Donnerstag, September 04, 2008
Palin ist eine typische Republikanerin
She inherited a city with zero debt but left it with indebtedness of more than $22 million.
Quelle: Crosscut: About Sarah Palin: an e-mail from Wasilla
Fiskalpolitisch konservativ, nennt man das dann wohl ... Man gibt Geld aus, das man nicht hat, für Dinge, die man nicht braucht.
Übrigens: Wasilla kann mit seinen 5000 Einwohnern mit meiner Wohngemeinde Neuenegg verglichen werden. Man stelle sich vor, die (fiktive) Gemeindepräsidentin unseres Dorfes wird Gouverneur des Kantons Bern (wie übersetzt man diese politische Funktion in unser Politsystem? Regierungsrat?) und soll nach nur zwei Jahren in das zweithöchste Amt auf dieser Welt gehievt werden ... Respekt. Machbar ist es durchaus, die Anforderungen werden aber definitiv hoch sein.

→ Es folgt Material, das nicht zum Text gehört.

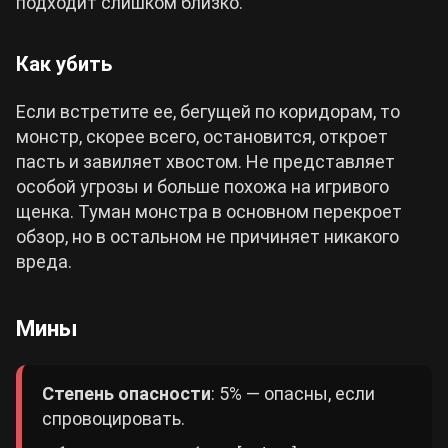
подходит слишком близко.
Как убить
Если встретите ее, бегущей по коридорам, то
монстр, скорее всего, остановится, откроет
пасть и завиляет хвостом. Не представляет
особой угрозы и больше похожа на игривого
щенка. Туман монстра в основном перекроет
обзор, но в остальном не причиняет никакого
вреда.
Мины
Степень опасности
: 5% — опасны, если
спровоцировать.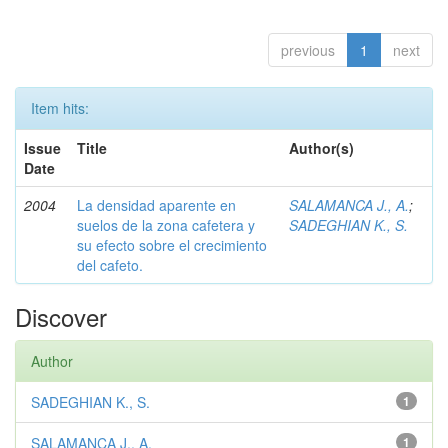
previous
1
next
Item hits:
Issue
Title
Author(s)
Date
2004
La densidad aparente en
SALAMANCA J., A.
;
suelos de la zona cafetera y
SADEGHIAN K., S.
su efecto sobre el crecimiento
del cafeto.
Discover
Author
SADEGHIAN K., S.
1
SALAMANCA J., A.
1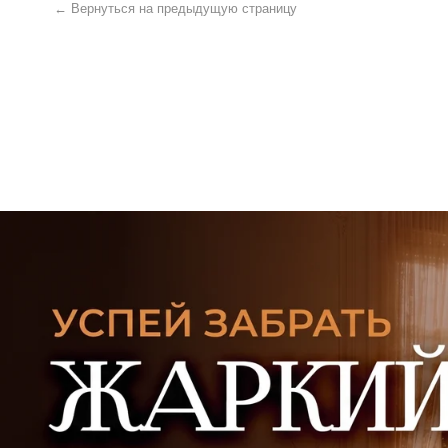
УЗНАТЬ ПОДРОБНЕЕ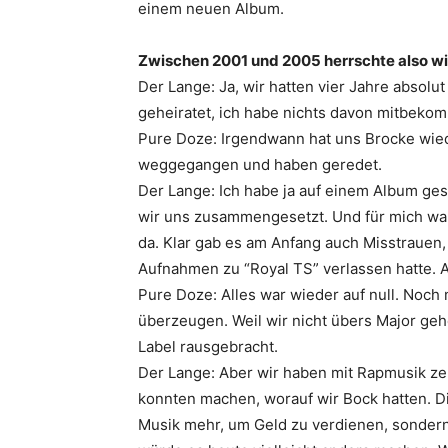
einem neuen Album.
Zwischen 2001 und 2005 herrschte also wir
Der Lange: Ja, wir hatten vier Jahre absolut
geheiratet, ich habe nichts davon mitbeko
Pure Doze: Irgendwann hat uns Brocke wied
weggegangen und haben geredet.
Der Lange: Ich habe ja auf einem Album ges
wir uns zusammengesetzt. Und für mich war
da. Klar gab es am Anfang auch Misstrauen
Aufnahmen zu “Royal TS” verlassen hatte. 
Pure Doze: Alles war wieder auf null. Noch
überzeugen. Weil wir nicht übers Major gehe
Label rausgebracht.
Der Lange: Aber wir haben mit Rapmusik ze
konnten machen, worauf wir Bock hatten. D
Musik mehr, um Geld zu verdienen, sondern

Doch jetzt kommt's ganz dick:
Sarah complained about the "old boy's club" when she first ran for mayor, so what did she bring Wasilla? A new set of "old boys." Palin fired most of the experienced staff she inherited. At the city and as governor, she hired or elevated new, inexperienced, obscure people, creating a staff totally dependent on her for their jobs and eternally grateful and fiercely loyal — loyal to the point of abusing their power to further her personal agenda
Na dann gute Nacht, beloved US of A! Aber im Grunde hat das Land eine solche Regierung - die sozusagen unterbruchsfreie Fortsetzung der Bush-Administration - verdient. Die Wähler haben es im November 2008 in der Hand. Amerika sollte sich mit diesem Gespann rasch und endgültig in den Boden reiten.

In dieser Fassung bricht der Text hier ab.